Masato Tanaka & Tetsuya Saito: Das illustrierte Kompendium der Philosophie | Rezension

Eine (etwas) andere Geschichte der Philosophie.

Philosophie ist und war schon immer eine streitbare Angelegenheit, die sowohl Ansprüche erhebt als auch Erwartungen schürt. Sie befindet sich sozusagen in einer Art Zwischenraum, in dem der innere Anspruch formuliert wird, auch heute noch eine relevante Stimme in der Wissenschaft zu sein. Ferner wird durch äußere Erwartungen gefordert, Philosophie müsse in der Lage sein, sich in Diskurse einzubringen, um nicht als Laberfach in der wissenschaftlichen Bedeutungslosigkeit zu versinken.

Mittlerweile haben sich in diesem Streit – mehr oder weniger – zwei Lager herausgebildet: Da gibt es diejenigen, die die sogenannte Universitätsphilosophie vertreten, ein Begriff, den der Philosoph Arthur Schopenhauer geprägt hat. Universitätsphilosophie wird, wie es der Name vermuten lässt, an Universitäten gelehrt. Universitäre oder auch akademische Philosoph:innen verstehen sich sodann als Berufsphilosoph:innen. Sie sind diejenigen, die lange studiert haben und den steinigen Abhang emporgestiegen sind, um einen oder mehrere berufsqualifizierende Abschlüsse zu erlangen. Das andere Lager setzt sich aus den Populärphilosoph:innen zusammen. Oftmals haben diese zwar einen akademischen Hintergrund, jedoch muss der nicht zwangsläufig ein philosphischer sein. Dennoch befasst auch diese Gruppe sich mit philosophischen Themen. Beide Lager nähern sich Philosophie auf unterschiedliche Weise: Während akademische Philosoph:innen den Text zum Hauptkriterium auserkoren haben und sich in langer und mühevoller Kleinarbeit an sogenannten Denkproblemen abarbeiten, gehen Populärphilosoph:innen oftmals freier und assoziativer vor. Nicht nur der Text, sondern auch lose Begriffe dienen ihnen als Aufhänger. Beide Ideen der philosophischen Praxis haben jedoch eine Sache gemeinsam: die Frage danach, was Philosophie ist. 

Die Veröffentlichungen, die sich dieser Frage widmen, sind zahlreich und markieren eine mittlerweile über 2500 Jahre alte Geschichte. Genauso vielfältig wie die Philosophie selbst sind auch ihre Einführungen. Sie sind nicht nur vielgestaltig, sondern auch an unterschiedliche Adressatenkreise gerichtet. So gibt es Einführungen, die sich eher den biografischen Stationen der Philosoph:innen widmen. Andere sind historisch ausgerichtet und wieder andere legen ihren Fokus auf die Vermittlung philosophischer Praxis.

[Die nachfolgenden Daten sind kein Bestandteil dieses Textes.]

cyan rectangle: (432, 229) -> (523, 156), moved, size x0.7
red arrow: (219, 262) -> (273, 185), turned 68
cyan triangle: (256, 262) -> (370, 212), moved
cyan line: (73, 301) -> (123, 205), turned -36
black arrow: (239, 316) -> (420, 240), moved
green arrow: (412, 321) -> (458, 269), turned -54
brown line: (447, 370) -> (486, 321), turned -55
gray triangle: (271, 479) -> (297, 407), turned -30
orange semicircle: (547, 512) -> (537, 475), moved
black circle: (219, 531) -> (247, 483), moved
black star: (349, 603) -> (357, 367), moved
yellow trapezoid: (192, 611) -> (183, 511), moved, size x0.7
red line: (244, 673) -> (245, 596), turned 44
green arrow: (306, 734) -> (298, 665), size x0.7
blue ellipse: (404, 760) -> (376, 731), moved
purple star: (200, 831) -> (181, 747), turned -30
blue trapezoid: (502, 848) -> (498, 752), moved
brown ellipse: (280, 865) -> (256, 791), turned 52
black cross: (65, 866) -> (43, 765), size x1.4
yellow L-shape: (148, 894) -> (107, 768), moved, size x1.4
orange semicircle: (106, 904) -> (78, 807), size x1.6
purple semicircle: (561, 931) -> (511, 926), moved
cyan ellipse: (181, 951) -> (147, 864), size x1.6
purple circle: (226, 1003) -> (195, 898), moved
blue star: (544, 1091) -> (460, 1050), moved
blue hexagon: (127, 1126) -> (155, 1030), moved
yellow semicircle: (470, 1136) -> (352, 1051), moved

Eine besonders gelungene Verbindung aus allen genannten Typen ist den Autoren Masato Tanaka und Tetsuya Saito gelungen. Gemeinsam haben sie ›Das illustrierte Kompendium der Philosophie‹ geschrieben und bei Blumenbar veröffentlicht. Und dennoch ist diese Einführung so ganz anders als andere. Tanaka und Saitos Ziel ist es, Philosophie zu veranschaulichen, »wie sie noch nie zu sehen war«. Und dieses Versprechen lösen sie ein. Mit viel Liebe zum Detail ist nicht nur inhaltlich der Geschichte der Philosophie Rechnung getragen worden. Die Illustrationen konzentrieren sich bei all ihrer Schlichtheit auf die wesentlichen Kernaussagen der Texte, Überlegungen und Ideen der Philosoph:innen, die im Buch behandelt werden. Und das sind einige. 

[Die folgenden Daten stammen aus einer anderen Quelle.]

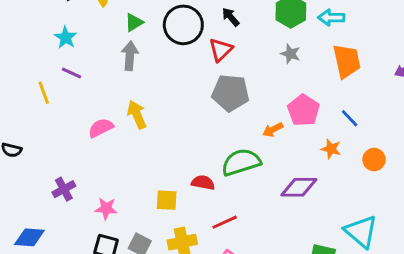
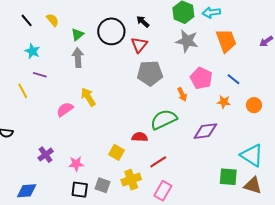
gray star: (290, 54) -> (187, 41), size x1.6
orange arrow: (273, 130) -> (182, 94), turned -80
yellow square: (167, 200) -> (117, 152), turned 35

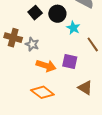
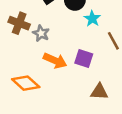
brown triangle: (85, 88) -> (99, 92), turned -35
orange diamond: (42, 92) -> (26, 83), moved

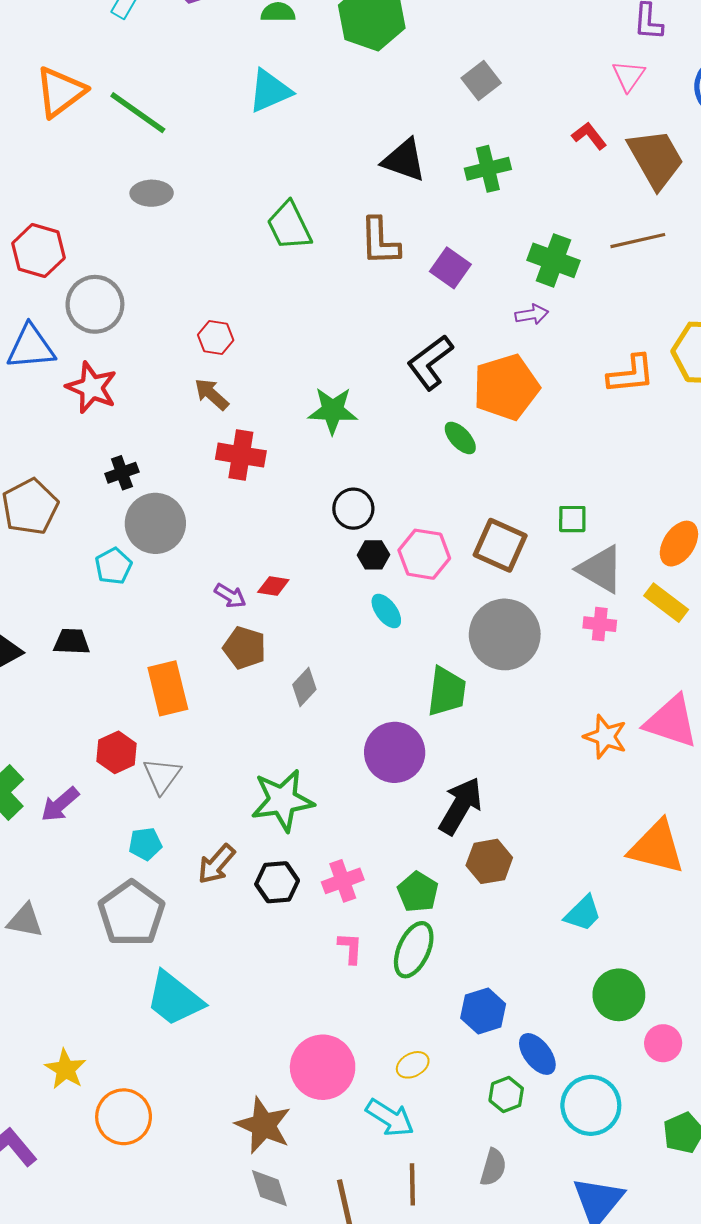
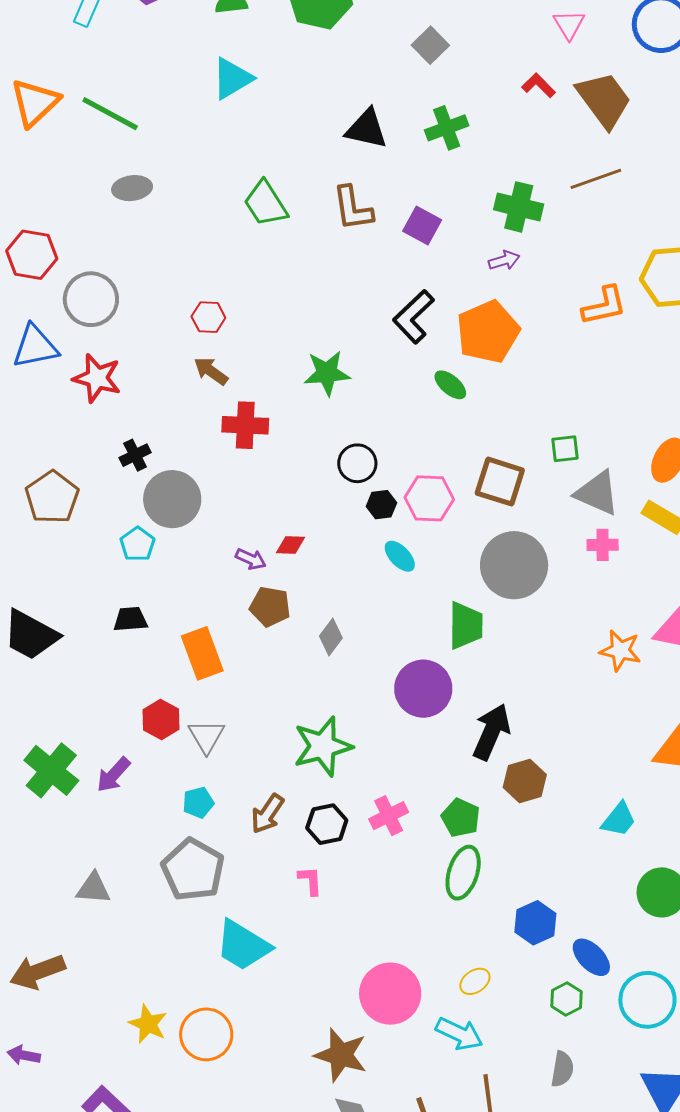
black trapezoid: (72, 642) -> (130, 619), moved
pink L-shape: (350, 948) -> (310, 881), moved
orange circle: (124, 1117) -> (206, 1034), moved

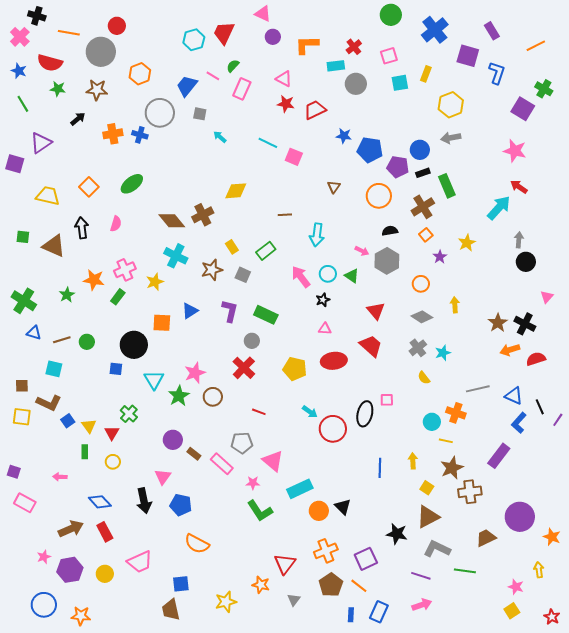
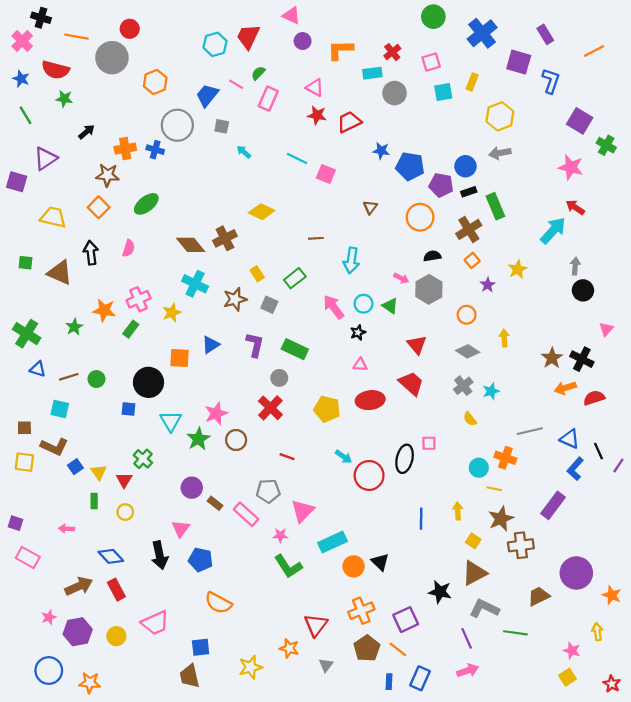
green cross: (544, 89) -> (606, 145), moved
brown star: (97, 90) -> (108, 175), moved
yellow diamond: (236, 191) -> (262, 212), turned 30
pink triangle: (273, 461) -> (303, 511), turned 35
purple line: (421, 576) -> (467, 638), turned 48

Um einen möglichst fundierten ersten Zugang in die Philosophie zu schaffen, schlagen die japanischen Autoren einen großen Bogen durch die Geschichte. Für sie fängt die Philosophie in der griechischen Antike mit dem Naturphilosophen Thales von Milet an:

»Naturphilosoph, der in der griechischen Kolonie Milet geboren wurde. Er war einer der sieben Weisen Griechenlands und wurde von Aristoteles als ›Begründer der Philosophie‹ bezeichnet.«

Damit entspricht diese Einführung in diesem Punkt den gängigen Vorstellungen des westlichen Kanons der Philosophie, nachdem diese in Europa entstanden sei. Das Buch beginnt mit einer Anleitung, wie es gelesen werden kann, aber nicht muss:

»Liest man dieses Buch von Anfang bis Ende, erhält man einen groben Überblick darüber, welcher Veränderungen die westliche Philosophie seit ihren Anfängen bei Thales von Milet bis heute durchlaufen hat.«

Bereits zu Beginn wird betont, dass es sich um die Geschichte der westlichen Philosophie handelt. Andere Einführungen, wie etwa Störigs ›Kleine Weltgeschichte der Philosophie‹ gehen anders vor und beziehen auch indische, asiatische und arabische Philosophien in die Tradition mit ein. Als Kompendium kann das Buch wie ein Nachschlagewerk zur schnellen Vergegenwärtigung eines Sachverhaltes oder zur »Vertiefung bestehender Kenntnisse« genutzt werden:

»Verwendet man es hingegen als Terminologiewörterbuch zur Vertiefung bestehender Kenntnisse, hilft das Register am Buchende dabei, Begriffe auf einen Blick zu finden.«

Das Buch gliedert sich in fünf große Teile, die eine grobe Struktur vorgeben. Bei dieser Struktur handelt es sich um die Epochenabschnitte, innerhalb derer sich die Autoren mit dem Leben und Wirken der entsprechenden Philosoph:innen beschäftigen. Sie reichen von der Antike über das Mittelalter, die Neuzeit und die Moderne bis in die Philosophie der Gegenwart. Diese Unterteilung ist nicht nur sinnvoll, wenn man das Buch im Ganzen lesen möchte. Sie hilft darüber hinaus bei der schnellen Orientierung im Buch. Jedem Epochenabschnitt sind Zeittafeln vorangestellt, die veranschaulichen, zu welcher Zeit welche Philosoph:innen gelebt haben. Die Leser:innen erhalten dadurch einen Eindruck der Gleichzeitigkeit von Ereignissen. So lässt sich beispielsweise auf einen Blick erkennen, dass der vorsokratische Philosoph Parmenides (ca. 515–450 v. Chr.) zumindest kurzzeitig ein Zeitgenosse des Sokrates (ca. 469–399 v. Chr.) war.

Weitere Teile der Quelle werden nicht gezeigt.